(RECORDED INFORMATION Opens)

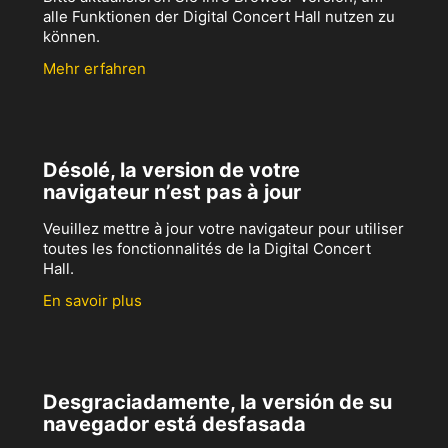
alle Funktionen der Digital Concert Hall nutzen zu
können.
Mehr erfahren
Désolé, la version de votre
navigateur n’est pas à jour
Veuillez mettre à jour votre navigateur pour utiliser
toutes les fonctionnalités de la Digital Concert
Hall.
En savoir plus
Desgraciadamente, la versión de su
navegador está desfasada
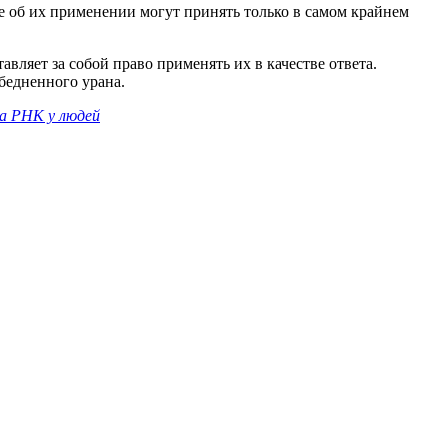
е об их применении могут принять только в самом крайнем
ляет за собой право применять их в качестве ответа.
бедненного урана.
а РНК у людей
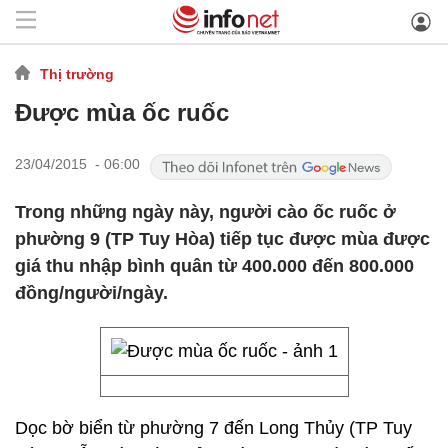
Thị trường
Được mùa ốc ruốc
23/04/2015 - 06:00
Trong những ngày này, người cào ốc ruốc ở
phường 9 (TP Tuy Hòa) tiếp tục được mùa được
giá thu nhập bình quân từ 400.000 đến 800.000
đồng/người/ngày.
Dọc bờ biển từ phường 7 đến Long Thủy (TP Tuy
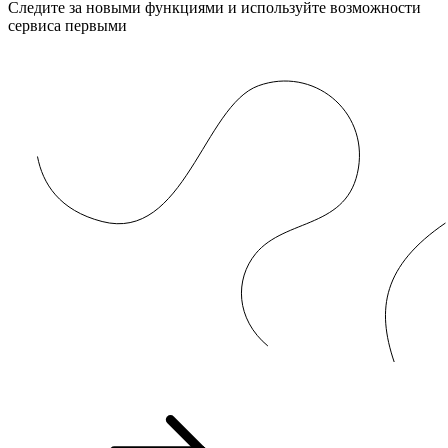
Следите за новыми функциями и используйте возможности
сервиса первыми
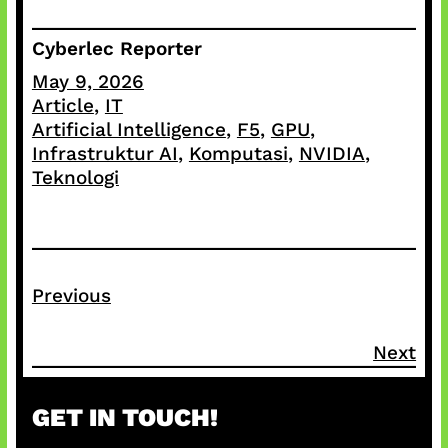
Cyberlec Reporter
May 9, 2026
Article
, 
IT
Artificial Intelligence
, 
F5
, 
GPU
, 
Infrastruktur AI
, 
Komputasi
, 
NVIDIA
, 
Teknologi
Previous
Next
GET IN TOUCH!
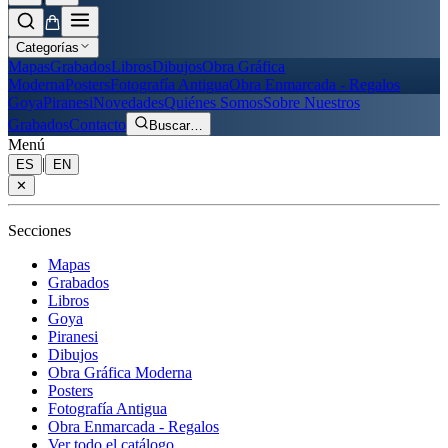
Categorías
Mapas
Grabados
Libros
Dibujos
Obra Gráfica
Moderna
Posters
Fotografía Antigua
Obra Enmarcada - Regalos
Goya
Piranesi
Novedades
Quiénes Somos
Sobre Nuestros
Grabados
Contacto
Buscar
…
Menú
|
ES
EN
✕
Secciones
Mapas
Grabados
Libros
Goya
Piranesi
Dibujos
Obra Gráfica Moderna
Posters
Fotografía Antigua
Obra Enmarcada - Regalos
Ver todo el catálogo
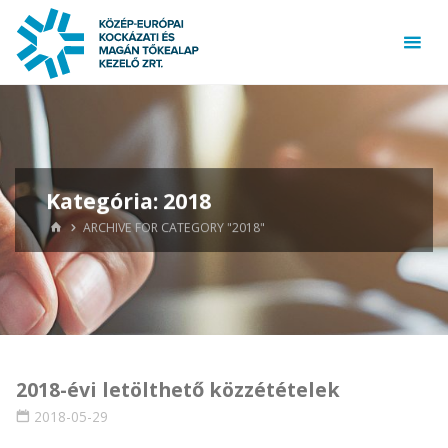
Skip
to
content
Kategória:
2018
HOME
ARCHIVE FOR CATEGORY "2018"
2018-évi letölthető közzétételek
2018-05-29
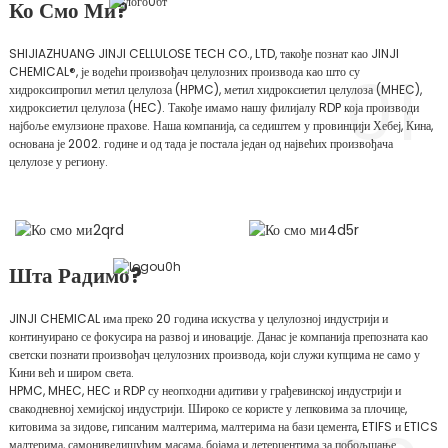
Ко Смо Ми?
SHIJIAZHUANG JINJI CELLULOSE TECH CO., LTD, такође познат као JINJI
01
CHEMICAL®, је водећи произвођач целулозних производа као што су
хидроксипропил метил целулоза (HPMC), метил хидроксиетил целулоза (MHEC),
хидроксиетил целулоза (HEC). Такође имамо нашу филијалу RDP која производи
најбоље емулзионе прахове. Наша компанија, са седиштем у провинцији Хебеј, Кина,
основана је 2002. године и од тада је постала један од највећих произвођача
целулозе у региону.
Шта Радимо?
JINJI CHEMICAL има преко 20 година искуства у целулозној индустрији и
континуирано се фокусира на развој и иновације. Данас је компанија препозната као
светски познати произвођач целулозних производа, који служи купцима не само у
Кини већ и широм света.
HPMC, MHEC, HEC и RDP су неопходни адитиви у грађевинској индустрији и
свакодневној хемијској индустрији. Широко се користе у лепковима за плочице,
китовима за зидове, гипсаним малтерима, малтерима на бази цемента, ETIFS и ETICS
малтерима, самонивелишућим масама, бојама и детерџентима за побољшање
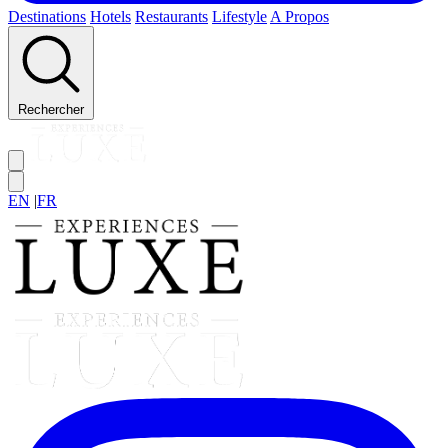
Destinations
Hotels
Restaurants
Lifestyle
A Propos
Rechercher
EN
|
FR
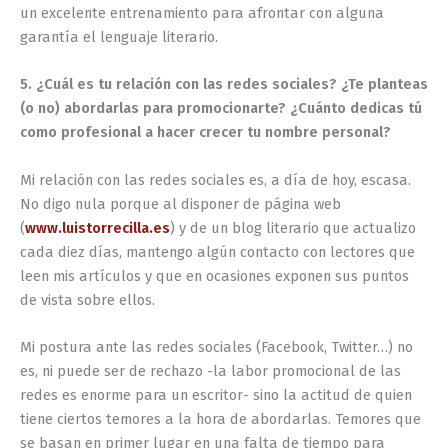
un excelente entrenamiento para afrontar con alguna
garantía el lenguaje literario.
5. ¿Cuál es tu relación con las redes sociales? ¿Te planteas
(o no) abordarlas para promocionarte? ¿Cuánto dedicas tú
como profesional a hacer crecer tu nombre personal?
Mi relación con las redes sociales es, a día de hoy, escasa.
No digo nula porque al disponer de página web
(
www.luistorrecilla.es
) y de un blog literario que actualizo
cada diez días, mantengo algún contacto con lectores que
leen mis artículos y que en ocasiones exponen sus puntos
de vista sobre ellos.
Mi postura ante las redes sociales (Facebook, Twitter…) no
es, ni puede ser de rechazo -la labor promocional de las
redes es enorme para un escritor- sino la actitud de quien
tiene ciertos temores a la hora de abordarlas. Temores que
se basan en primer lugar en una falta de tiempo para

(RECORDED INFORMATION Closes)

Write out the entries above verbatim, without pictures.

- _ANSWER TO THE PROBLEM_
alle Funktionen der Digital Concert Hall nutzen zu
können.
Mehr erfahren
Désolé, la version de votre
navigateur n’est pas à jour
Veuillez mettre à jour votre navigateur pour utiliser
toutes les fonctionnalités de la Digital Concert
Hall.
En savoir plus
Desgraciadamente, la versión de su
navegador está desfasada
е об их применении могут принять только в самом крайнем
ляет за собой право применять их в качестве ответа.
бедненного урана.
а РНК у людей
Thị trường
Được mùa ốc ruốc
23/04/2015 - 06:00
Trong những ngày này, người cào ốc ruốc ở
phường 9 (TP Tuy Hòa) tiếp tục được mùa được
giá thu nhập bình quân từ 400.000 đến 800.000
đồng/người/ngày.
Dọc bờ biển từ phường 7 đến Long Thủy (TP Tuy
Следите за новыми функциями и используйте возможности
сервиса первыми
Cyberlec Reporter
May 9, 2026
Article
, 
IT
Artificial Intelligence
, 
F5
, 
GPU
, 
Infrastruktur AI
, 
Komputasi
, 
NVIDIA
, 
Teknologi
Previous
Next
GET IN TOUCH!
Categorías
Mapas
Grabados
Libros
Dibujos
Obra Gráfica
Moderna
Posters
Fotografía Antigua
Obra Enmarcada - Regalos
Goya
Piranesi
Novedades
Quiénes Somos
Sobre Nuestros
Grabados
Contacto
Buscar
…
Menú
|
ES
EN
✕
Secciones
Mapas
Grabados
Libros
Goya
Piranesi
Dibujos
Obra Gráfica Moderna
Posters
Fotografía Antigua
Obra Enmarcada - Regalos
Ver todo el catálogo
Skip
to
content
Kategória:
2018
HOME
ARCHIVE FOR CATEGORY "2018"
2018-évi letölthető közzétételek
2018-05-29
Ко Смо Ми?
SHIJIAZHUANG JINJI CELLULOSE TECH CO., LTD, такође познат као JINJI
01
CHEMICAL®, је водећи произвођач целулозних производа као што су
хидроксипропил метил целулоза (HPMC), метил хидроксиетил целулоза (MHEC),
хидроксиетил целулоза (HEC). Такође имамо нашу филијалу RDP која производи
најбоље емулзионе прахове. Наша компанија, са седиштем у провинцији Хебеј, Кина,
основана је 2002. године и од тада је постала један од највећих произвођача
целулозе у региону.
Шта Радимо?
JINJI CHEMICAL има преко 20 година искуства у целулозној индустрији и
континуирано се фокусира на развој и иновације. Данас је компанија препозната као
светски познати произвођач целулозних производа, који служи купцима не само у
Кини већ и широм света.
HPMC, MHEC, HEC и RDP су неопходни адитиви у грађевинској индустрији и
свакодневној хемијској индустрији. Широко се користе у лепковима за плочице,
китовима за зидове, гипсаним малтерима, малтерима на бази цемента, ETIFS и ETICS
малтерима, самонивелишућим масама, бојама и детерџентима за побољшање
Destinations
Hotels
Restaurants
Lifestyle
A Propos
Rechercher
EN
|
FR
un excelente entrenamiento para afrontar con alguna
garantía el lenguaje literario.
5. ¿Cuál es tu relación con las redes sociales? ¿Te planteas
(o no) abordarlas para promocionarte? ¿Cuánto dedicas tú
como profesional a hacer crecer tu nombre personal?
Mi relación con las redes sociales es, a día de hoy, escasa.
No digo nula porque al disponer de página web
(
www.luistorrecilla.es
) y de un blog literario que actualizo
cada diez días, mantengo algún contacto con lectores que
leen mis artículos y que en ocasiones exponen sus puntos
de vista sobre ellos.
Mi postura ante las redes sociales (Facebook, Twitter…) no
es, ni puede ser de rechazo -la labor promocional de las
redes es enorme para un escritor- sino la actitud de quien
tiene ciertos temores a la hora de abordarlas. Temores que
se basan en primer lugar en una falta de tiempo para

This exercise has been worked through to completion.